Shane MacGowan was with Victoria Mary Clarke for more than 40 years, tying the knot in 2018, but surprisingly, the Irish writer wasn’t the primary beneficiary in his will

The late Pogues frontman Shane MacGowan made a fortune thanks to his much-loved 1988 festive hit Fairytale of New York.

The singer, who had well-documented problems with drugs and alcohol, died from pneumonia following a battle with encephalitis on November 30 last year, at the age of 65.

Shane had been with his wife Victoria Mary Clarke for decades, marrying in a lavish fairy tale wedding in Copenhagen in 2018 after 32 years together. Their intimate nuptials featured guests including Hollywood A lister Johnny Depp.

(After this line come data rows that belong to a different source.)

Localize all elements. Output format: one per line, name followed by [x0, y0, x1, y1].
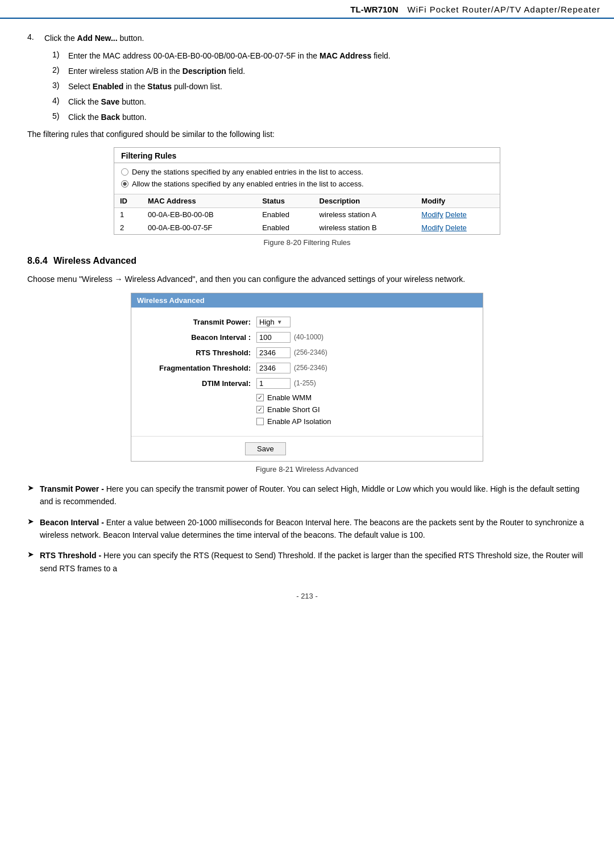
rts-threshold-input[interactable] [256, 347, 291, 358]
bullet-beacon-interval-text: Beacon Interval - Enter a value between … [40, 516, 587, 542]
fragmentation-threshold-input[interactable] [256, 363, 291, 373]
beacon-interval-input[interactable] [256, 332, 291, 343]
transmit-power-label: Transmit Power: [143, 318, 256, 326]
bullet-rts-threshold-text: RTS Threshold - Here you can specify the… [40, 549, 587, 575]
dtim-interval-input[interactable] [256, 378, 291, 389]
wireless-body: Transmit Power: High ▼ Beacon Interval :… [131, 308, 483, 436]
enable-short-gi-checkbox[interactable] [256, 406, 264, 413]
cell-id: 1 [114, 208, 142, 222]
filter-radios: Deny the stations specified by any enabl… [114, 163, 500, 188]
dtim-interval-label: DTIM Interval: [143, 379, 256, 388]
radio-deny[interactable] [121, 168, 128, 176]
rts-threshold-hint: (256-2346) [294, 348, 327, 356]
transmit-power-value: High [259, 318, 275, 326]
step-4: 4. Click the Add New... button. [27, 32, 587, 44]
col-description: Description [314, 194, 416, 208]
radio-deny-label: Deny the stations specified by any enabl… [132, 168, 363, 176]
enable-ap-isolation-row: Enable AP Isolation [256, 417, 471, 426]
radio-deny-row: Deny the stations specified by any enabl… [121, 168, 493, 176]
cell-mac: 00-0A-EB-B0-00-0B [142, 208, 256, 222]
sub-step-1: 1) Enter the MAC address 00-0A-EB-B0-00-… [52, 50, 587, 62]
table-row: 100-0A-EB-B0-00-0BEnabledwireless statio… [114, 208, 500, 222]
cell-status: Enabled [256, 221, 313, 234]
cell-modify[interactable]: Modify Delete [416, 221, 500, 234]
transmit-power-select[interactable]: High ▼ [256, 317, 291, 327]
cell-mac: 00-0A-EB-00-07-5F [142, 221, 256, 234]
bullet-transmit-power: ➤ Transmit Power - Here you can specify … [27, 483, 587, 508]
rts-threshold-row: RTS Threshold: (256-2346) [143, 347, 471, 358]
filtering-rules-title: Filtering Rules [114, 148, 500, 163]
fragmentation-threshold-row: Fragmentation Threshold: (256-2346) [143, 363, 471, 373]
cell-description: wireless station B [314, 221, 416, 234]
radio-allow-row: Allow the stations specified by any enab… [121, 180, 493, 188]
enable-wmm-checkbox[interactable] [256, 394, 264, 401]
filter-intro: The filtering rules that configured shou… [27, 128, 587, 140]
section-heading: 8.6.4 Wireless Advanced [27, 256, 587, 266]
section-number: 8.6.4 [27, 256, 48, 265]
header-description: WiFi Pocket Router/AP/TV Adapter/Repeate… [408, 5, 600, 14]
radio-allow-label: Allow the stations specified by any enab… [132, 180, 364, 188]
add-new-bold: Add New... [77, 34, 118, 43]
beacon-interval-label: Beacon Interval : [143, 333, 256, 342]
col-modify: Modify [416, 194, 500, 208]
section-title: Wireless Advanced [53, 256, 136, 265]
sub-step-5: 5) Click the Back button. [52, 111, 587, 123]
bullet-transmit-power-text: Transmit Power - Here you can specify th… [40, 483, 587, 508]
step-text: Click the Add New... button. [44, 32, 144, 44]
delete-link[interactable]: Delete [445, 223, 467, 232]
page-content: 4. Click the Add New... button. 1) Enter… [0, 19, 614, 614]
sub-steps: 1) Enter the MAC address 00-0A-EB-B0-00-… [52, 50, 587, 123]
cell-modify[interactable]: Modify Delete [416, 208, 500, 222]
enable-ap-isolation-checkbox[interactable] [256, 418, 264, 425]
sub-step-4: 4) Click the Save button. [52, 96, 587, 108]
wireless-advanced-box: Wireless Advanced Transmit Power: High ▼… [131, 293, 483, 462]
enable-ap-isolation-label: Enable AP Isolation [267, 417, 331, 426]
radio-allow[interactable] [121, 180, 128, 188]
bullet-rts-threshold: ➤ RTS Threshold - Here you can specify t… [27, 549, 587, 575]
modify-link[interactable]: Modify [421, 210, 443, 219]
transmit-power-row: Transmit Power: High ▼ [143, 317, 471, 327]
col-mac: MAC Address [142, 194, 256, 208]
model-name: TL-WR710N [350, 5, 398, 14]
dtim-interval-hint: (1-255) [294, 379, 316, 387]
wireless-save-button[interactable]: Save [245, 442, 286, 455]
filtering-rules-box: Filtering Rules Deny the stations specif… [114, 147, 500, 235]
delete-link[interactable]: Delete [445, 210, 467, 219]
step-number: 4. [27, 32, 44, 41]
cell-id: 2 [114, 221, 142, 234]
sub-step-3: 3) Select Enabled in the Status pull-dow… [52, 81, 587, 93]
beacon-interval-hint: (40-1000) [294, 333, 323, 341]
sub-step-2: 2) Enter wireless station A/B in the Des… [52, 65, 587, 77]
bullet-arrow-1: ➤ [27, 483, 40, 492]
fragmentation-threshold-hint: (256-2346) [294, 364, 327, 372]
filter-table-body: 100-0A-EB-B0-00-0BEnabledwireless statio… [114, 208, 500, 235]
col-status: Status [256, 194, 313, 208]
modify-link[interactable]: Modify [421, 223, 443, 232]
dtim-interval-row: DTIM Interval: (1-255) [143, 378, 471, 389]
enable-wmm-row: Enable WMM [256, 393, 471, 402]
wireless-advanced-title: Wireless Advanced [131, 293, 483, 308]
col-id: ID [114, 194, 142, 208]
page-number: - 213 - [27, 592, 587, 600]
fragmentation-threshold-label: Fragmentation Threshold: [143, 364, 256, 372]
table-header-row: ID MAC Address Status Description Modify [114, 194, 500, 208]
cell-description: wireless station A [314, 208, 416, 222]
filter-table: ID MAC Address Status Description Modify… [114, 194, 500, 234]
enable-wmm-label: Enable WMM [267, 393, 312, 402]
figure-wireless-caption: Figure 8-21 Wireless Advanced [27, 465, 587, 474]
bullet-section: ➤ Transmit Power - Here you can specify … [27, 483, 587, 575]
table-row: 200-0A-EB-00-07-5FEnabledwireless statio… [114, 221, 500, 234]
enable-short-gi-label: Enable Short GI [267, 405, 320, 414]
bullet-beacon-interval: ➤ Beacon Interval - Enter a value betwee… [27, 516, 587, 542]
cell-status: Enabled [256, 208, 313, 222]
bullet-arrow-3: ➤ [27, 550, 40, 559]
wireless-save-row: Save [131, 436, 483, 461]
figure-filter-caption: Figure 8-20 Filtering Rules [27, 238, 587, 247]
chevron-down-icon: ▼ [277, 319, 283, 325]
bullet-arrow-2: ➤ [27, 517, 40, 526]
beacon-interval-row: Beacon Interval : (40-1000) [143, 332, 471, 343]
section-intro: Choose menu "Wireless → Wireless Advance… [27, 273, 587, 285]
rts-threshold-label: RTS Threshold: [143, 348, 256, 357]
page-header: TL-WR710N WiFi Pocket Router/AP/TV Adapt… [0, 0, 614, 19]
enable-short-gi-row: Enable Short GI [256, 405, 471, 414]
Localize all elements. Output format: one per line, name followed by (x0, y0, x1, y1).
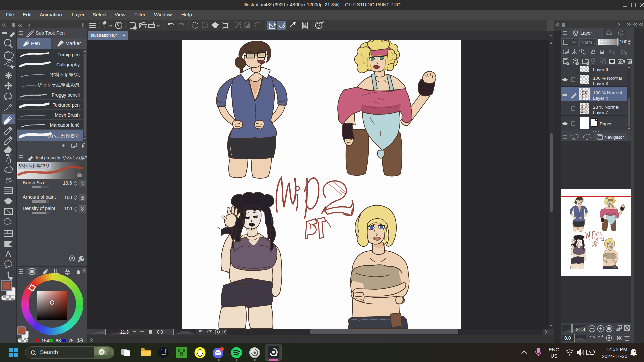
svg-text:Calligraphy: Calligraphy (56, 62, 80, 67)
svg-text:21.3: 21.3 (576, 327, 585, 332)
svg-text:塗料不足筆/丸: 塗料不足筆/丸 (50, 72, 80, 77)
svg-text:A: A (5, 249, 11, 259)
svg-text:Sub Tool: Pen: Sub Tool: Pen (36, 30, 65, 36)
svg-text:ザッサラ絵筆油彩風: ザッサラ絵筆油彩風 (37, 82, 80, 87)
svg-text:21.3: 21.3 (120, 329, 129, 335)
svg-text:Pen: Pen (31, 40, 40, 46)
svg-text:Mesh Brush: Mesh Brush (55, 112, 80, 118)
svg-text:23 % Normal: 23 % Normal (593, 105, 619, 110)
svg-text:Layer 4: Layer 4 (593, 96, 608, 101)
svg-text:Paper: Paper (600, 121, 612, 126)
svg-text:0.0: 0.0 (157, 329, 163, 335)
svg-text:Marcador luné: Marcador luné (50, 122, 80, 128)
svg-text:Layer 6: Layer 6 (593, 67, 608, 72)
svg-text:Marker: Marker (65, 40, 81, 46)
svg-text:Textured pen: Textured pen (53, 102, 80, 108)
svg-text:Layer: Layer (580, 30, 592, 36)
svg-text:やわふわ厚塗り: やわふわ厚塗り (46, 133, 80, 139)
svg-text:0.0: 0.0 (564, 335, 571, 341)
svg-text:Layer 7: Layer 7 (593, 110, 608, 115)
svg-text:Tool property: やわふわ厚塗: Tool property: やわふわ厚塗 (35, 155, 87, 160)
svg-text:Navigator: Navigator (604, 135, 624, 140)
svg-text:100 % Normal: 100 % Normal (593, 90, 622, 95)
svg-text:z: z (635, 348, 637, 351)
svg-text:75: 75 (68, 338, 74, 343)
svg-text:154: 154 (41, 338, 49, 343)
svg-text:Turnip pen: Turnip pen (58, 52, 80, 57)
svg-text:88: 88 (56, 338, 61, 343)
svg-text:100 % Normal: 100 % Normal (593, 76, 622, 81)
svg-text:Froggy pencil: Froggy pencil (52, 92, 80, 98)
svg-text:Layer 3: Layer 3 (593, 81, 608, 86)
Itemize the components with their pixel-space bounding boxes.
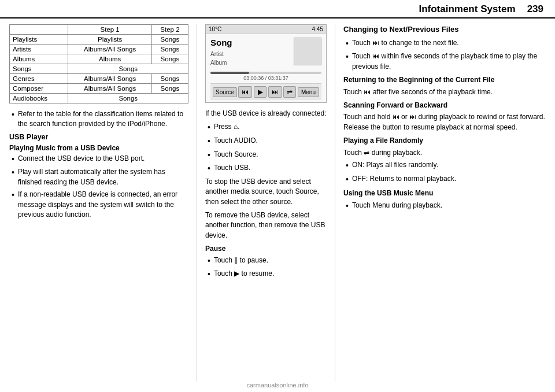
pause-bullet: • Touch ‖ to pause. bbox=[205, 256, 327, 267]
returning-body: Touch ⏮ after five seconds of the playba… bbox=[343, 87, 546, 97]
player-controls: Source ⏮ ▶ ⏭ ⇌ Menu bbox=[210, 83, 321, 100]
bullet-icon: • bbox=[12, 109, 14, 121]
bullet-icon-2: • bbox=[12, 154, 14, 165]
mid-column: 10°C 4:45 Song Artist Album 03:00:36 / bbox=[205, 24, 327, 382]
player-top-bar: 10°C 4:45 bbox=[206, 25, 326, 34]
play-button[interactable]: ▶ bbox=[254, 86, 267, 98]
prev-button[interactable]: ⏮ bbox=[238, 86, 252, 98]
bullet-mid-6: • bbox=[208, 269, 210, 280]
stop-para: To stop the USB device and select anothe… bbox=[205, 177, 327, 207]
main-content: Step 1 Step 2 PlaylistsPlaylistsSongsArt… bbox=[0, 19, 555, 387]
table-cell: Songs bbox=[68, 64, 188, 74]
table-header-step2: Step 2 bbox=[151, 25, 188, 35]
progress-bar bbox=[210, 72, 321, 74]
footer-watermark: carmanualsonline.info bbox=[0, 382, 555, 389]
playing-heading: Playing Music from a USB Device bbox=[9, 144, 188, 152]
touch-audio-text: Touch AUDIO. bbox=[214, 136, 258, 146]
pause-text: Touch ‖ to pause. bbox=[214, 256, 268, 265]
usb-menu-heading: Using the USB Music Menu bbox=[343, 188, 546, 198]
table-cell: Songs bbox=[68, 94, 188, 103]
player-time: 03:00:36 / 03:31:37 bbox=[210, 75, 321, 81]
random-heading: Playing a File Randomly bbox=[343, 136, 546, 146]
right-section-title: Changing to Next/Previous Files bbox=[343, 24, 546, 35]
usb-player-heading: USB Player bbox=[9, 133, 188, 141]
page-number: 239 bbox=[527, 3, 543, 15]
table-cell: Songs bbox=[151, 45, 188, 54]
on-bullet: • ON: Plays all files randomly. bbox=[343, 160, 546, 172]
divider-left-mid bbox=[197, 24, 197, 382]
player-clock: 4:45 bbox=[312, 26, 323, 32]
connect-text: Connect the USB device to the USB port. bbox=[18, 154, 145, 164]
touch-usb-bullet: • Touch USB. bbox=[205, 163, 327, 175]
pause-heading: Pause bbox=[205, 244, 327, 254]
touch-audio-bullet: • Touch AUDIO. bbox=[205, 136, 327, 147]
bullet-mid-5: • bbox=[208, 256, 210, 267]
table-cell: Albums/All Songs bbox=[68, 84, 151, 94]
table-row: Playlists bbox=[10, 35, 68, 45]
player-box: 10°C 4:45 Song Artist Album 03:00:36 / bbox=[205, 24, 327, 103]
prev-file-bullet: • Touch ⏮ within five seconds of the pla… bbox=[343, 51, 546, 72]
table-row: Genres bbox=[10, 74, 68, 84]
table-header-label bbox=[10, 25, 68, 35]
play-auto-bullet: • Play will start automatically after th… bbox=[9, 167, 188, 187]
press-icon: ⌂ bbox=[234, 123, 238, 131]
press-bullet: • Press ⌂. bbox=[205, 122, 327, 134]
bullet-right-3: • bbox=[346, 160, 349, 172]
returning-heading: Returning to the Beginning of the Curren… bbox=[343, 75, 546, 85]
bullet-right-2: • bbox=[346, 51, 349, 63]
table-row: Artists bbox=[10, 45, 68, 54]
bullet-mid-1: • bbox=[208, 122, 210, 134]
press-label: Press bbox=[214, 123, 234, 131]
player-temp: 10°C bbox=[209, 26, 221, 32]
bullet-icon-4: • bbox=[12, 190, 14, 201]
mid-intro: If the USB device is already connected: bbox=[205, 109, 327, 119]
player-body: Song Artist Album 03:00:36 / 03:31:37 So… bbox=[206, 34, 326, 102]
page-header: Infotainment System 239 bbox=[0, 0, 555, 19]
touch-source-text: Touch Source. bbox=[214, 150, 258, 160]
press-text: Press ⌂. bbox=[214, 122, 240, 132]
bullet-mid-4: • bbox=[208, 163, 210, 175]
remove-para: To remove the USB device, select another… bbox=[205, 210, 327, 241]
resume-text: Touch ▶ to resume. bbox=[214, 269, 274, 279]
table-cell: Songs bbox=[151, 84, 188, 94]
classification-table: Step 1 Step 2 PlaylistsPlaylistsSongsArt… bbox=[9, 24, 188, 103]
source-button[interactable]: Source bbox=[213, 87, 237, 97]
page-title: Infotainment System bbox=[419, 3, 515, 15]
nonreadable-bullet: • If a non-readable USB device is connec… bbox=[9, 190, 188, 220]
bullet-right-1: • bbox=[346, 38, 349, 50]
random-body: Touch ⇌ during playback. bbox=[343, 148, 546, 158]
resume-bullet: • Touch ▶ to resume. bbox=[205, 269, 327, 280]
bullet-right-4: • bbox=[346, 174, 349, 186]
next-button[interactable]: ⏭ bbox=[268, 86, 282, 98]
table-row: Composer bbox=[10, 84, 68, 94]
progress-fill bbox=[210, 72, 249, 74]
table-note-text: Refer to the table for the classificatio… bbox=[18, 109, 188, 130]
watermark-text: carmanualsonline.info bbox=[246, 382, 308, 389]
touch-usb-text: Touch USB. bbox=[214, 163, 250, 173]
right-column: Changing to Next/Previous Files • Touch … bbox=[343, 24, 546, 382]
left-column: Step 1 Step 2 PlaylistsPlaylistsSongsArt… bbox=[9, 24, 188, 382]
bullet-icon-3: • bbox=[12, 167, 14, 179]
scanning-heading: Scanning Forward or Backward bbox=[343, 101, 546, 110]
bullet-mid-3: • bbox=[208, 150, 210, 161]
nonreadable-text: If a non-readable USB device is connecte… bbox=[18, 190, 188, 220]
scanning-body: Touch and hold ⏮ or ⏭ during playback to… bbox=[343, 112, 546, 132]
table-cell: Playlists bbox=[68, 35, 151, 45]
play-auto-text: Play will start automatically after the … bbox=[18, 167, 188, 187]
usb-menu-text: Touch Menu during playback. bbox=[352, 201, 442, 210]
on-text: ON: Plays all files randomly. bbox=[352, 160, 438, 170]
progress-area: 03:00:36 / 03:31:37 bbox=[210, 72, 321, 81]
table-row: Albums bbox=[10, 54, 68, 64]
touch-source-bullet: • Touch Source. bbox=[205, 150, 327, 161]
mid-text: If the USB device is already connected: … bbox=[205, 109, 327, 280]
prev-file-text: Touch ⏮ within five seconds of the playb… bbox=[352, 51, 546, 72]
next-file-bullet: • Touch ⏭ to change to the next file. bbox=[343, 38, 546, 50]
table-row: Songs bbox=[10, 64, 68, 74]
table-cell: Albums/All Songs bbox=[68, 45, 151, 54]
menu-button[interactable]: Menu bbox=[298, 87, 319, 97]
off-text: OFF: Returns to normal playback. bbox=[352, 174, 456, 184]
table-cell: Albums bbox=[68, 54, 151, 64]
table-cell: Songs bbox=[151, 74, 188, 84]
shuffle-button[interactable]: ⇌ bbox=[283, 86, 296, 98]
table-cell: Songs bbox=[151, 54, 188, 64]
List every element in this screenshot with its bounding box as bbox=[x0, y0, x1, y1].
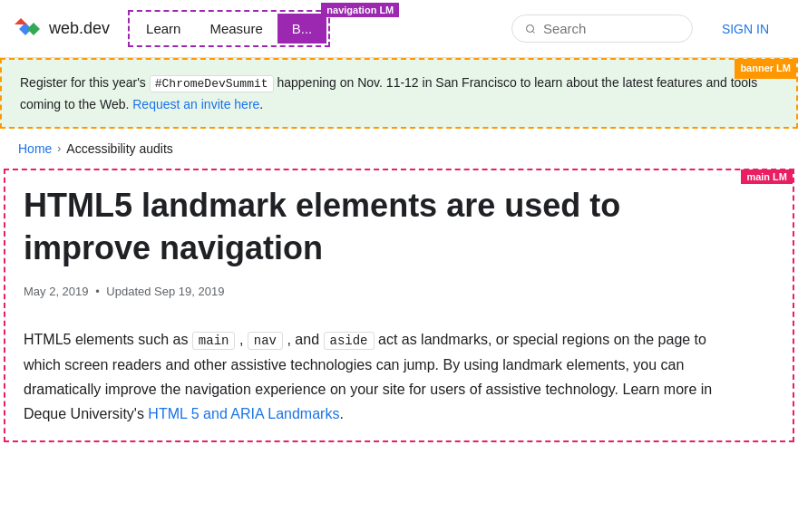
main-content: main LM HTML5 landmark elements are used… bbox=[4, 169, 794, 442]
banner-text-before: Register for this year's bbox=[20, 75, 150, 90]
search-input[interactable] bbox=[543, 21, 679, 36]
breadcrumb-home[interactable]: Home bbox=[18, 141, 52, 156]
search-area: SIGN IN bbox=[511, 15, 783, 44]
body-period: . bbox=[339, 406, 343, 421]
code-main: main bbox=[192, 332, 236, 350]
svg-point-0 bbox=[526, 24, 533, 32]
breadcrumb-separator: › bbox=[57, 142, 61, 155]
site-header: web.dev Learn Measure B... navigation LM… bbox=[0, 0, 798, 58]
code-aside: aside bbox=[324, 332, 375, 350]
article-body: HTML5 elements such as main , nav , and … bbox=[24, 327, 713, 426]
nav-item-measure[interactable]: Measure bbox=[195, 14, 277, 44]
deque-link[interactable]: HTML 5 and ARIA Landmarks bbox=[148, 406, 339, 421]
body-text-before: HTML5 elements such as bbox=[24, 332, 192, 347]
banner-lm-badge: banner LM bbox=[735, 59, 796, 79]
banner-invite-link[interactable]: Request an invite here bbox=[132, 97, 259, 111]
search-icon bbox=[525, 22, 536, 36]
date-updated: Updated Sep 19, 2019 bbox=[106, 285, 224, 298]
body-comma1: , bbox=[235, 332, 247, 347]
nav-item-learn[interactable]: Learn bbox=[131, 14, 195, 44]
svg-line-1 bbox=[532, 31, 534, 33]
logo-link[interactable]: web.dev bbox=[15, 15, 110, 43]
breadcrumb-current: Accessibility audits bbox=[66, 141, 173, 156]
body-comma2: , and bbox=[283, 332, 323, 347]
sign-in-button[interactable]: SIGN IN bbox=[707, 15, 783, 44]
banner: banner LM Register for this year's #Chro… bbox=[0, 58, 798, 129]
date-dot: • bbox=[95, 285, 100, 298]
logo-icon bbox=[15, 15, 42, 43]
breadcrumb: Home › Accessibility audits bbox=[0, 129, 798, 169]
main-nav: Learn Measure B... navigation LM bbox=[131, 14, 326, 44]
article-date: May 2, 2019 • Updated Sep 19, 2019 bbox=[24, 285, 774, 298]
main-lm-badge: main LM bbox=[741, 169, 793, 184]
banner-hashtag: #ChromeDevSummit bbox=[150, 75, 274, 92]
banner-period: . bbox=[259, 97, 263, 111]
article-title: HTML5 landmark elements are used to impr… bbox=[24, 185, 713, 270]
date-published: May 2, 2019 bbox=[24, 285, 89, 298]
logo-text: web.dev bbox=[49, 19, 110, 38]
nav-item-b[interactable]: B... bbox=[277, 14, 327, 44]
code-nav: nav bbox=[248, 332, 283, 350]
nav-lm-badge: navigation LM bbox=[321, 3, 399, 17]
search-box[interactable] bbox=[511, 15, 693, 43]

Shane and Victoria lived in a home in Dublin’s swanky Ballsbridge suburb and he named his wife as an executor in his will. But while the frontman was said to have made £200,000 to £250,000 in royalties from his Christmas song each year according to Business Plus, Victoria did not inherit his whole estate, worth an estimated £4.3 million.

Shane’s will said that if Victoria died ‘predeceasing me/or dying simultaneously’, he wanted his sister Siobhan Hayes to inherit his estate ‘for her own absolute use and benefit’. His wife was left £710,000.

Speaking after her husband’s passing, Victoria said Shane ‘will always be the light that I hold before me and the measure of my dreams and the love of my life and the most beautiful soul and beautiful angel and the sun and the moon and the start and end of everything that I hold dear’.

The couple didn’t have children, with Victoria telling the What A Woman Podcast: “It wasn’t part of our story. I don’t think children would have really survived.”

“It’s nothing that you could ever really prepare for, I don’t think,” the widow continued. “I’m sure there are people that have had a similar situation but until it’s happened to you, you don’t know how you’ll react. It was something that I would have been afraid of for a very long time, because very soon after me and Shane got together people started telling me that he didn’t have very long to live. That would have been in 1986.”

Shane was treated at St Vincent’s Hospital in Dublin after he was diagnosed with encephalitis, a condition which causes the brain to become inflamed or swollen. The singer had a long struggle with alcoholism, stating he had his first drink at just five years old.

Born in 1957, when the singer was just 17 he spent months in a psychiatric unit after his drug and alcohol use led to situational anxiety. He went onto binge drink, use LSD and develop an addiction to heroin, suffering from stomach ulcers and alcoholic hepatitis in the 1990s.

Shane’s health deteriorated further in his later years, falling and fracturing his pelvis when leaving a Dublin studio in 2015 and continuing to use a wheelchair until his death.